WHAT THE TASK ASKS:
Retype exactly what appears below from the line containing "1 cup frozen blueberries or strawberries" down to the line containing "machine. But what", keeping both end lines. Do not include pictures.
DATA EXTRACT Start Marker
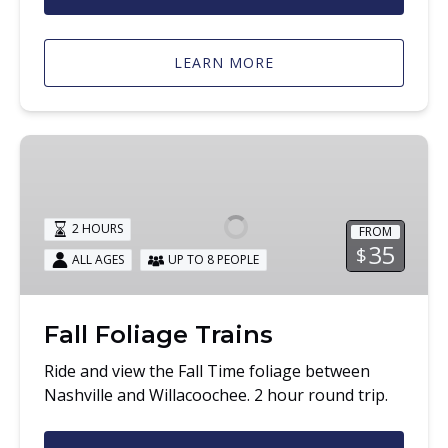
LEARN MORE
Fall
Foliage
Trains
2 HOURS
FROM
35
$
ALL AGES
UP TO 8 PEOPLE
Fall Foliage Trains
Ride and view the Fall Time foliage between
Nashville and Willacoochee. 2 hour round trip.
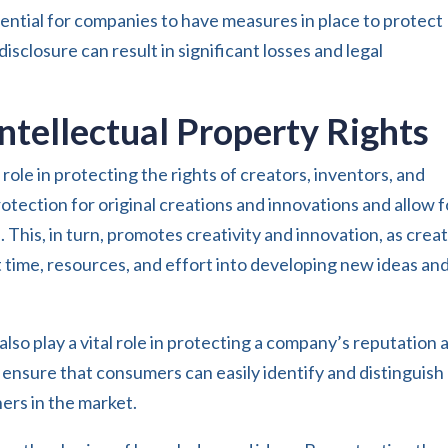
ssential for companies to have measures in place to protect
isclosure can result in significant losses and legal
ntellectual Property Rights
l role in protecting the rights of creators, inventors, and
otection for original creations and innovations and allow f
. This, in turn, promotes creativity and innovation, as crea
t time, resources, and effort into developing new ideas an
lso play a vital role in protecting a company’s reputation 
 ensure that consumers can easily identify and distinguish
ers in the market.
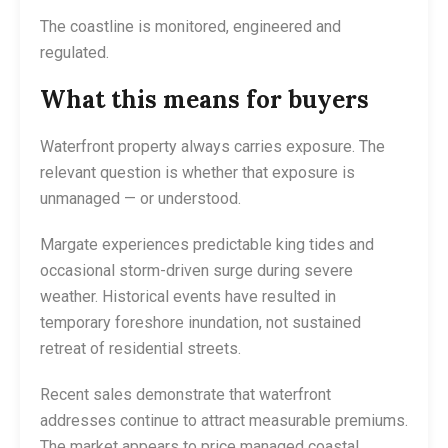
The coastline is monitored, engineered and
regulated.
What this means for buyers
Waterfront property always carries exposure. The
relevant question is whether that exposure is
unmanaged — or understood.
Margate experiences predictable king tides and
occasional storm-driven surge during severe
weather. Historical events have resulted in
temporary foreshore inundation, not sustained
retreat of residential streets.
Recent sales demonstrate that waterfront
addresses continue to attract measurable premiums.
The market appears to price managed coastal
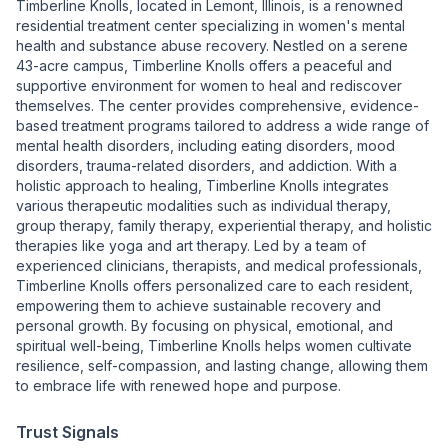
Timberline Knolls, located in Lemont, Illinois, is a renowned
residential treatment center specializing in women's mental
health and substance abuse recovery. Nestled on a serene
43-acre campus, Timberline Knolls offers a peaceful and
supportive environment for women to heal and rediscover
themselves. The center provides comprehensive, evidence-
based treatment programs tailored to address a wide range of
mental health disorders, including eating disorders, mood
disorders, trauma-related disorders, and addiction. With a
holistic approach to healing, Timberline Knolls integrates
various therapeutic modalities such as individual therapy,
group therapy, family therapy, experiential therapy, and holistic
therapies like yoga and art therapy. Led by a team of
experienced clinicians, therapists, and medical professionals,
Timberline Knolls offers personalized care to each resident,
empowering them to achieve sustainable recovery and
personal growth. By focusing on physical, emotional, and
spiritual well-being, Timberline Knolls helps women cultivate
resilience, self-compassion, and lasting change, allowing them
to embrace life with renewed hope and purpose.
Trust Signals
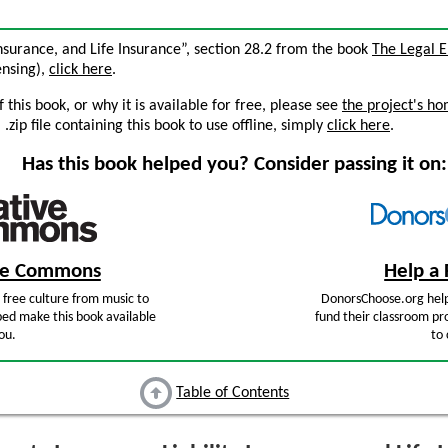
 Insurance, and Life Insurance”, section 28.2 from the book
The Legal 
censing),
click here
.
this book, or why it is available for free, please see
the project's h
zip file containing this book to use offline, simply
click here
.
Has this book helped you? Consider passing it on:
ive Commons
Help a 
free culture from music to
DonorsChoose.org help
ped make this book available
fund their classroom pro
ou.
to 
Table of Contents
DATA EXTRACT End Marker
DATA EXTRACT Start Marker
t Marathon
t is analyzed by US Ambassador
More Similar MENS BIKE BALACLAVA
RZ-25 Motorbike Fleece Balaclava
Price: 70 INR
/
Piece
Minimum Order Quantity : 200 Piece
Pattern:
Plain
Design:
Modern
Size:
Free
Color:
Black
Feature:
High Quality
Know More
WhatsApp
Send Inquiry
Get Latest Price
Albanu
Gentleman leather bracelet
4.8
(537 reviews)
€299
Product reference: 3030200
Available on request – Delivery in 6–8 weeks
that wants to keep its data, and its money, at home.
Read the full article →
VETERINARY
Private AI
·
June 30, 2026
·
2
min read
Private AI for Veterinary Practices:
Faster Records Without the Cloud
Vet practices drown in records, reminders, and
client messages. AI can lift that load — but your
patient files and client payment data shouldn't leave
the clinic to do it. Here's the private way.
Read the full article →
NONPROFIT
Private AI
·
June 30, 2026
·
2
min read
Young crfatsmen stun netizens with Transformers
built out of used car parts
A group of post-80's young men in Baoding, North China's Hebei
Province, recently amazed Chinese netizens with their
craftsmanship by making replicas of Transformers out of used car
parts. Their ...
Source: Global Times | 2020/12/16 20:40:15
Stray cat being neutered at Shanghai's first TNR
DATA EXTRACT End Marker
DATA EXTRACT Start Marker
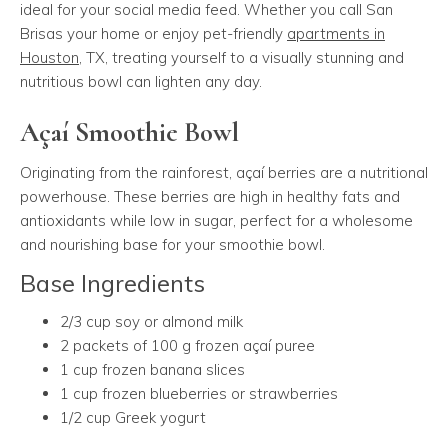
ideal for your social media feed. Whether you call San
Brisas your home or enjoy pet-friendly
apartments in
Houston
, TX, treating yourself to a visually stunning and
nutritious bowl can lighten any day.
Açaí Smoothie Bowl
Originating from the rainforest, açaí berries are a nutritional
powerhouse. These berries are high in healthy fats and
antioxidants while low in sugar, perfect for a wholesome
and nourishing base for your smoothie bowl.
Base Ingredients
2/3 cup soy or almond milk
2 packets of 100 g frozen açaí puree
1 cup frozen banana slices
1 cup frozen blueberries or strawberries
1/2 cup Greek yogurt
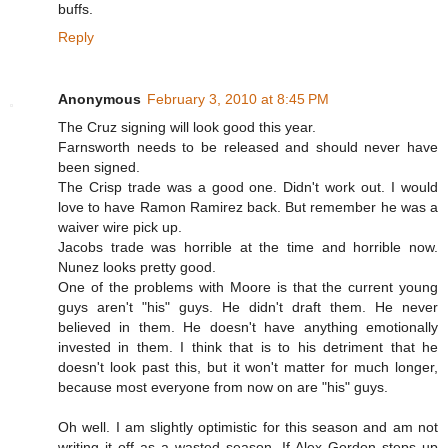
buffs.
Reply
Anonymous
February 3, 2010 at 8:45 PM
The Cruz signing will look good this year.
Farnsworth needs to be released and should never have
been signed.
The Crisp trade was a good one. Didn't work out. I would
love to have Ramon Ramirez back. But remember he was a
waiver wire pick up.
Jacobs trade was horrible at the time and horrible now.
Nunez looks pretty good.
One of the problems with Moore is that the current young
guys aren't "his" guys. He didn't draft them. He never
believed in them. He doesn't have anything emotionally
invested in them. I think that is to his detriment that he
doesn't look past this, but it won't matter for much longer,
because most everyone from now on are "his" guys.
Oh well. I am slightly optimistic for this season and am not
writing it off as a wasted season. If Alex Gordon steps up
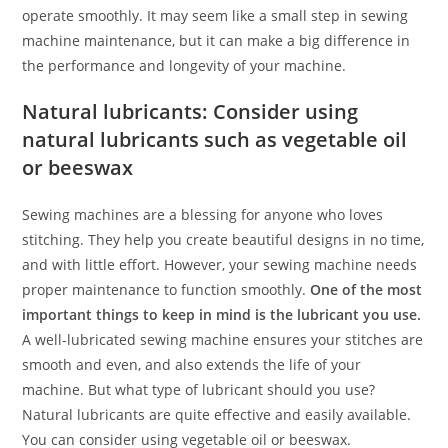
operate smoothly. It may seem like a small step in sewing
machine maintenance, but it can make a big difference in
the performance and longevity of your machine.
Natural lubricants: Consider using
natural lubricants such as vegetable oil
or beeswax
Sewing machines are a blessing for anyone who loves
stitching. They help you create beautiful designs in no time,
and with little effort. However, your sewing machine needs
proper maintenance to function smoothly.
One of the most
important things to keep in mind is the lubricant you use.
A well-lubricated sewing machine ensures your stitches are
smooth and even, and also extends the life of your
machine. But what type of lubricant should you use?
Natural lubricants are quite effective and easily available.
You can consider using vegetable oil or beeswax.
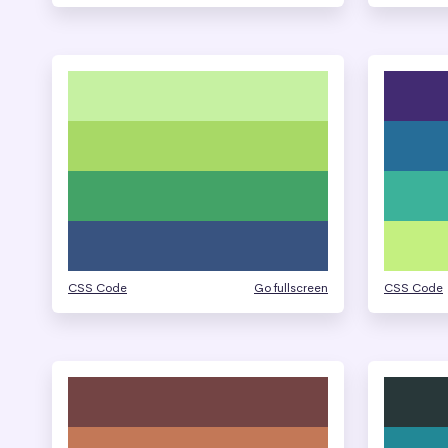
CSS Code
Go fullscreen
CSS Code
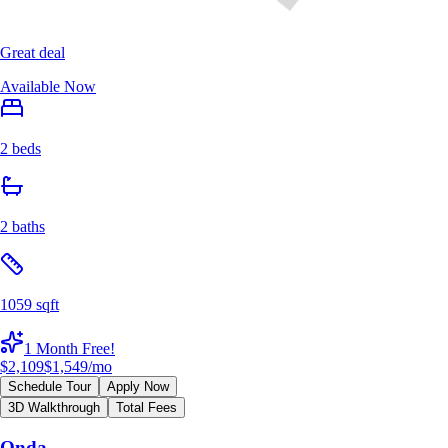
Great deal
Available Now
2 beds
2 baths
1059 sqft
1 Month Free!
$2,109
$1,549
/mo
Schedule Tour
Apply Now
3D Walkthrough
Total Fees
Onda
DATA EXTRACT End Marker
OUTPUT FOR THIS TASK:
1 cup frozen blueberries or strawberries
1/2 cup Greek yogurt
buffs.
Reply
Anonymous
February 3, 2010 at 8:45 PM
The Cruz signing will look good this year.
Farnsworth needs to be released and should never have
been signed.
The Crisp trade was a good one. Didn't work out. I would
love to have Ramon Ramirez back. But remember he was a
waiver wire pick up.
Jacobs trade was horrible at the time and horrible now.
Nunez looks pretty good.
One of the problems with Moore is that the current young
guys aren't "his" guys. He didn't draft them. He never
believed in them. He doesn't have anything emotionally
invested in them. I think that is to his detriment that he
doesn't look past this, but it won't matter for much longer,
because most everyone from now on are "his" guys.
Oh well. I am slightly optimistic for this season and am not
writing it off as a wasted season. If Alex Gordon steps up
operate smoothly. It may seem like a small step in sewing
machine maintenance, but it can make a big difference in
the performance and longevity of your machine.
Natural lubricants: Consider using
natural lubricants such as vegetable oil
or beeswax
Sewing machines are a blessing for anyone who loves
stitching. They help you create beautiful designs in no time,
and with little effort. However, your sewing machine needs
proper maintenance to function smoothly.
One of the most
important things to keep in mind is the lubricant you use.
A well-lubricated sewing machine ensures your stitches are
smooth and even, and also extends the life of your
machine. But what type of lubricant should you use?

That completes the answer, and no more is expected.